Extracted page text data
=== Begin Enclosure ===

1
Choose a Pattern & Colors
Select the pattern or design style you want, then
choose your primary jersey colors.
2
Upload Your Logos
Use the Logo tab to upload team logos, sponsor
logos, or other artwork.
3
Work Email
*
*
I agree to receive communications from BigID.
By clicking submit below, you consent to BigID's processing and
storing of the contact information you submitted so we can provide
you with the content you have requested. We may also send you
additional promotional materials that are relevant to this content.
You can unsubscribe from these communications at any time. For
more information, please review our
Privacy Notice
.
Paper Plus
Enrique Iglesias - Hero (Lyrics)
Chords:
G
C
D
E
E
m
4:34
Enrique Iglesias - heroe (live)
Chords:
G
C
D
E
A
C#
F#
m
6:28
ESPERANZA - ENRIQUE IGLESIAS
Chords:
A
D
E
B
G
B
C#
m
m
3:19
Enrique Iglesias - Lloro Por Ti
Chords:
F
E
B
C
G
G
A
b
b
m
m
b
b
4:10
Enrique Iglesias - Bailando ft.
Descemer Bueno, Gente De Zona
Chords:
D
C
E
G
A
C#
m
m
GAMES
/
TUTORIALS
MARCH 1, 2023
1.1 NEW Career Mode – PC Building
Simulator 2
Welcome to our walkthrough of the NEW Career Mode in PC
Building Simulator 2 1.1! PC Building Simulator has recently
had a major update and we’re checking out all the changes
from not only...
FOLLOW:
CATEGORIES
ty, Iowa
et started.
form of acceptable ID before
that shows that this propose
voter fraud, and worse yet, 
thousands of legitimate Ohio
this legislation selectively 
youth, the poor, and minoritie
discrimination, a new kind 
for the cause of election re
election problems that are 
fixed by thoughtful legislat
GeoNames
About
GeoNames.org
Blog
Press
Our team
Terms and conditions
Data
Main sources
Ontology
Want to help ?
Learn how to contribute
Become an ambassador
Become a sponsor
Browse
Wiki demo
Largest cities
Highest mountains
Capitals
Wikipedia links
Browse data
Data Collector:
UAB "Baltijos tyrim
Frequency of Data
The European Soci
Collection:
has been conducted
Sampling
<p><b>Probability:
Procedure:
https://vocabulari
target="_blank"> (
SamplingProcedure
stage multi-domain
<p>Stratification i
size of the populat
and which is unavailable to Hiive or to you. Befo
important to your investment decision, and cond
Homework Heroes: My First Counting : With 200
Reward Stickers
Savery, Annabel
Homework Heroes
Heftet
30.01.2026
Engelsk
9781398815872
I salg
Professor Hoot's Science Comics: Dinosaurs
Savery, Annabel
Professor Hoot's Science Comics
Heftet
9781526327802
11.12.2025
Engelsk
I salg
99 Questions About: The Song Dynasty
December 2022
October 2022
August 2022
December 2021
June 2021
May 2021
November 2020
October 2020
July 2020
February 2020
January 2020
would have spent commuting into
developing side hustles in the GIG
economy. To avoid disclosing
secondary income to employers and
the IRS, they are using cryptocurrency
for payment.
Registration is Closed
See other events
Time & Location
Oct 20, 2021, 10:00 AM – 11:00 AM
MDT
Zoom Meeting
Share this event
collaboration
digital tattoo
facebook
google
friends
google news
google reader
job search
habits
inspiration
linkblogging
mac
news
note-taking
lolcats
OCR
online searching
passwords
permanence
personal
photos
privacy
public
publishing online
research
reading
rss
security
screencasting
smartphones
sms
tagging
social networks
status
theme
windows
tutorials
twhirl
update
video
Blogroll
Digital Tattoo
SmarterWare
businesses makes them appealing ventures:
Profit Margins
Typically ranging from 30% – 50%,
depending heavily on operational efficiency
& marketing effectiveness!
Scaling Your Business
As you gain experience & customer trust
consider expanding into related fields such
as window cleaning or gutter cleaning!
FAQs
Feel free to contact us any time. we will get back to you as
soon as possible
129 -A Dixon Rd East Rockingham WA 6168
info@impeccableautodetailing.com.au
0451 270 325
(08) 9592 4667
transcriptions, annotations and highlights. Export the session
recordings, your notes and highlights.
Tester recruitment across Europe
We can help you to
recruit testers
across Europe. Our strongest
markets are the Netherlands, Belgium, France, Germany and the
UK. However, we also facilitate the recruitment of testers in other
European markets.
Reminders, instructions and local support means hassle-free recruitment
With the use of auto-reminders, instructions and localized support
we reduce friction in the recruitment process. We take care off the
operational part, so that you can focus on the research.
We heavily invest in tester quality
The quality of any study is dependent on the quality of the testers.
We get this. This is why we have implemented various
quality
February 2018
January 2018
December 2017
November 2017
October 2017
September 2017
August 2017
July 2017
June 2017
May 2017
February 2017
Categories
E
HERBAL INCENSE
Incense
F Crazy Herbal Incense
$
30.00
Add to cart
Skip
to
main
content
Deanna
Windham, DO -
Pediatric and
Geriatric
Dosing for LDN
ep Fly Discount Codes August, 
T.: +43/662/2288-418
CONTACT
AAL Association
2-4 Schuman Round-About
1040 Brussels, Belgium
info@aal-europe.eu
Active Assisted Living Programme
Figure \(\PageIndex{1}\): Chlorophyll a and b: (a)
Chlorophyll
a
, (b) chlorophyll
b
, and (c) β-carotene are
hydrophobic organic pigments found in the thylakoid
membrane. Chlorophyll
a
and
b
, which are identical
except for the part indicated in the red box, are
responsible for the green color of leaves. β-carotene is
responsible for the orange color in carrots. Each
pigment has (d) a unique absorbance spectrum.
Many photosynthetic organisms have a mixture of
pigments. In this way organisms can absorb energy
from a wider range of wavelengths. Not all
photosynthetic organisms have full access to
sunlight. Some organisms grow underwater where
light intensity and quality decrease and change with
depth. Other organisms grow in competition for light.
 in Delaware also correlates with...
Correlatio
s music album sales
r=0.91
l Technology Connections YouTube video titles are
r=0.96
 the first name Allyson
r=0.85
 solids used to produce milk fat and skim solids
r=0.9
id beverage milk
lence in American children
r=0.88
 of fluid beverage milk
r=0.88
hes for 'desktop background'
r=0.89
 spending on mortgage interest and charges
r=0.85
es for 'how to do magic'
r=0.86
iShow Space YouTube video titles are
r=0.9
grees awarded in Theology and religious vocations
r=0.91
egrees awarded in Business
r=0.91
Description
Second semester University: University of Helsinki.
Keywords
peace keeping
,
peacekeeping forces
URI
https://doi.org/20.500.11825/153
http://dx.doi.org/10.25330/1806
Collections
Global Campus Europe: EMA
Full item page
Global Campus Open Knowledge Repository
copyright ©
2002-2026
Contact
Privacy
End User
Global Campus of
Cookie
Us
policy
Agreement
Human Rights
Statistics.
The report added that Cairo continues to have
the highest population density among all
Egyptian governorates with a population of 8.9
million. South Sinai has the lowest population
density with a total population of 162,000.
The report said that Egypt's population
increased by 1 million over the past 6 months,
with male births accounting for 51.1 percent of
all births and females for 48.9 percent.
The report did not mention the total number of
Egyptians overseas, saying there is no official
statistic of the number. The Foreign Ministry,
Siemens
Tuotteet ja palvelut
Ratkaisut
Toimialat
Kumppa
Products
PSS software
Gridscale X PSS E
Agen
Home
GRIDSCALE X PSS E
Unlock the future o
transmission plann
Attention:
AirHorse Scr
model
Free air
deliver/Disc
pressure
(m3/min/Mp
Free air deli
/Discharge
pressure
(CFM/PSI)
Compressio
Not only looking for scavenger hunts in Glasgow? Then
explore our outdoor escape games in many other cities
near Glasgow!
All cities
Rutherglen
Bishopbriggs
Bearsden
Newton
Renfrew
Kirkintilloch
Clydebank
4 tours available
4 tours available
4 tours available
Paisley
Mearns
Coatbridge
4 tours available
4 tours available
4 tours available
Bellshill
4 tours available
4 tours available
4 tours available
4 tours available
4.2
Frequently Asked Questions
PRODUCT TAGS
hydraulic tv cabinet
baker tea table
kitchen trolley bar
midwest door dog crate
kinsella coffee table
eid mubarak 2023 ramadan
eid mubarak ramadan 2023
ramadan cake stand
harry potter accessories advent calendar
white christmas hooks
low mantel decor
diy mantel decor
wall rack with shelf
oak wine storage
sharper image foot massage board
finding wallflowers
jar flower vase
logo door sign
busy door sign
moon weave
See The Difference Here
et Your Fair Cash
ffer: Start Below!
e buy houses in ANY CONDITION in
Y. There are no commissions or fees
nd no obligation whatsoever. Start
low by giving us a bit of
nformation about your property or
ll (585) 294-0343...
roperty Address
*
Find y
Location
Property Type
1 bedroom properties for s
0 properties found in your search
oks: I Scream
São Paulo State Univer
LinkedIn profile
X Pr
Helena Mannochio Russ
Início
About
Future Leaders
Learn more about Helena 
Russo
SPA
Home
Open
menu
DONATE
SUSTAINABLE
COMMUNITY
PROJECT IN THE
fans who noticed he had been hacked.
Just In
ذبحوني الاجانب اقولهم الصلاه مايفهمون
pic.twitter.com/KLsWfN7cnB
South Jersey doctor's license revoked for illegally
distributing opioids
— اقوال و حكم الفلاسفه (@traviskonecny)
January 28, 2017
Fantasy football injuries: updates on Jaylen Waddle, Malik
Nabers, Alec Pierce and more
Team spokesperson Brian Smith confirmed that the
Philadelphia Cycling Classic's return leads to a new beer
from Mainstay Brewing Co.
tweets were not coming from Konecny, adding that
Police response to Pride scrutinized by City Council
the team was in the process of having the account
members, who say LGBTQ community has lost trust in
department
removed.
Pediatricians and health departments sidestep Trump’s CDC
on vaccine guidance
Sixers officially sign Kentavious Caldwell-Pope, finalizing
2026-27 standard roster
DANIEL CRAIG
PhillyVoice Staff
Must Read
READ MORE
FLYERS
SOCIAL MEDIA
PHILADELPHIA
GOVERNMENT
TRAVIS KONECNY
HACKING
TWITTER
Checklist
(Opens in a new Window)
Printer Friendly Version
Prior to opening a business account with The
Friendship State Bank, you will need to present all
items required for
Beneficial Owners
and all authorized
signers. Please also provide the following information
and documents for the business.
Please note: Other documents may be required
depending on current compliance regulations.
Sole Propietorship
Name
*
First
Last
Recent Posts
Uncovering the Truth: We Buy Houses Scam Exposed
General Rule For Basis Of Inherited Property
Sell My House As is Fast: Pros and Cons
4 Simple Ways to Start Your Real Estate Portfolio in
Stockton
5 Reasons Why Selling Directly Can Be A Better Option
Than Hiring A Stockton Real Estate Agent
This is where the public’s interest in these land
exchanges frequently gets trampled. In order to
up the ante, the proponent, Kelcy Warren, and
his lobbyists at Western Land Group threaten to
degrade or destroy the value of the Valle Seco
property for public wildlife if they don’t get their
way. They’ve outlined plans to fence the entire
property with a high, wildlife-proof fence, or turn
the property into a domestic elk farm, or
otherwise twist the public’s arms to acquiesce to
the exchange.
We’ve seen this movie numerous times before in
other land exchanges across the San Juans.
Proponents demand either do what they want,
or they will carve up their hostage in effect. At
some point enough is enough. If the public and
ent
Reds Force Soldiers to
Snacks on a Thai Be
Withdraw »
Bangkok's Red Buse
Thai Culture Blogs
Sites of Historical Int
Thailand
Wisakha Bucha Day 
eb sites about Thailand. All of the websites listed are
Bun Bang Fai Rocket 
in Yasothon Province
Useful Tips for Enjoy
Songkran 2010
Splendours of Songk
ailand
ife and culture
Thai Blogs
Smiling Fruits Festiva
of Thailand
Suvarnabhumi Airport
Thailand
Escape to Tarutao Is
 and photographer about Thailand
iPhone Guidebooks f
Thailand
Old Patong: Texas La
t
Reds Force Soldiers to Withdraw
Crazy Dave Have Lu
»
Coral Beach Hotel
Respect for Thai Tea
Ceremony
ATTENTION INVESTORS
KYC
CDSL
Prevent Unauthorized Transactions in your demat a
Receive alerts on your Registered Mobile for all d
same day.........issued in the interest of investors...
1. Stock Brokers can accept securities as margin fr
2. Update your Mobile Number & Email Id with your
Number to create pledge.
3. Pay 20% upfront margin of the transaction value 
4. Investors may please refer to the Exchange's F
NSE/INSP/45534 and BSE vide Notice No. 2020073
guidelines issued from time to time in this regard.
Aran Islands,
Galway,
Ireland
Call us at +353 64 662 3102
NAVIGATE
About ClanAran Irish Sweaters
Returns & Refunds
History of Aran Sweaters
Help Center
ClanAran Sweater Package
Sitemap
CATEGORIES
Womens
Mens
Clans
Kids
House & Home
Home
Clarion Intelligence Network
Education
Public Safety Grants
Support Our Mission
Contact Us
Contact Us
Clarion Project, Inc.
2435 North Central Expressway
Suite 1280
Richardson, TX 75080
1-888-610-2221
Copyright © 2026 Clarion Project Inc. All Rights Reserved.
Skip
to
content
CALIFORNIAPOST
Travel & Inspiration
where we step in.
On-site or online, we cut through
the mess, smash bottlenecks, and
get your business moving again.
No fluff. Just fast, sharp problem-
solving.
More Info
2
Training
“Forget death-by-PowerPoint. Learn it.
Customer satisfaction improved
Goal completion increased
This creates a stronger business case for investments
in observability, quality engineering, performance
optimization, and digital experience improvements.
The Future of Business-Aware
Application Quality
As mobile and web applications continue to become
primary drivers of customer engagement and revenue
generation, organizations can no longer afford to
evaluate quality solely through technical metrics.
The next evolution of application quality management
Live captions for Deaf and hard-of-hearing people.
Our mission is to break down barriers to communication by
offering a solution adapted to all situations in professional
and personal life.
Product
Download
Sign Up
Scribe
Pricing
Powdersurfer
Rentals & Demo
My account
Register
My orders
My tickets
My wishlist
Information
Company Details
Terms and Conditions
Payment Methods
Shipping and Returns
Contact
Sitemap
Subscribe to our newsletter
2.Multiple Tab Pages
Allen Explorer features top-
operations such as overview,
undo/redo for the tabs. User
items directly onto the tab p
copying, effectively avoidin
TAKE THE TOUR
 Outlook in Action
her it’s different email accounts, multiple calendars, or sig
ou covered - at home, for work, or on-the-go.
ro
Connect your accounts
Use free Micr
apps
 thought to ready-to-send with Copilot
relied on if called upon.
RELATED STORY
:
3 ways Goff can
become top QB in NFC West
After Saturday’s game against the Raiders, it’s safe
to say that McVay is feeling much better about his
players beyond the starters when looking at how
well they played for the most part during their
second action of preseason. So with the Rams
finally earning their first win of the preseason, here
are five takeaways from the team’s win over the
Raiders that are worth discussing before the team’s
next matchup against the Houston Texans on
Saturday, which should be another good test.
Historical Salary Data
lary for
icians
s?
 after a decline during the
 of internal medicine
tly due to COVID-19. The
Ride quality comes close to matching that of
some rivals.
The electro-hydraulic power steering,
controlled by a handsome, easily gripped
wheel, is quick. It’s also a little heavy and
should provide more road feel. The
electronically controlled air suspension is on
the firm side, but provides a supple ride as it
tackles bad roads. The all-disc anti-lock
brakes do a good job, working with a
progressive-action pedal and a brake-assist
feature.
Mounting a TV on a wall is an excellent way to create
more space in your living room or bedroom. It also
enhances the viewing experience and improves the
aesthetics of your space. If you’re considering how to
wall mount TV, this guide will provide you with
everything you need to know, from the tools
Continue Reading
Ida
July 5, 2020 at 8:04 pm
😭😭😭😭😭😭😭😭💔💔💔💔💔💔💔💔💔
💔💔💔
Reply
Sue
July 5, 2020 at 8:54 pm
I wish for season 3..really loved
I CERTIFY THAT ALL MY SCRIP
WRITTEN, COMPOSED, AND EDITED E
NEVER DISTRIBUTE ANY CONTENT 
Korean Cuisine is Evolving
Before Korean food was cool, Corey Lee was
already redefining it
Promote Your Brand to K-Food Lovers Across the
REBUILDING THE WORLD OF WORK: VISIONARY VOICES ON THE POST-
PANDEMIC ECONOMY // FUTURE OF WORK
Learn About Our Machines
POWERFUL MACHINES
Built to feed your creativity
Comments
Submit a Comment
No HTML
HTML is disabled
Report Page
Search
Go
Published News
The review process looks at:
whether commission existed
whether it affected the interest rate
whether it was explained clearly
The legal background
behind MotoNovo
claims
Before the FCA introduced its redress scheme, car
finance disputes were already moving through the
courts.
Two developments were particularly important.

=== End Enclosure ===

WORK ORDER: Lines from the top of the data above through the line with "additional promotional materials", both ends included: copy them exactly, nothing more.

RESULT FOR THIS EXERCISE:
1
Choose a Pattern & Colors
Select the pattern or design style you want, then
choose your primary jersey colors.
2
Upload Your Logos
Use the Logo tab to upload team logos, sponsor
logos, or other artwork.
3
Work Email
*
*
I agree to receive communications from BigID.
By clicking submit below, you consent to BigID's processing and
storing of the contact information you submitted so we can provide
you with the content you have requested. We may also send you
additional promotional materials that are relevant to this content.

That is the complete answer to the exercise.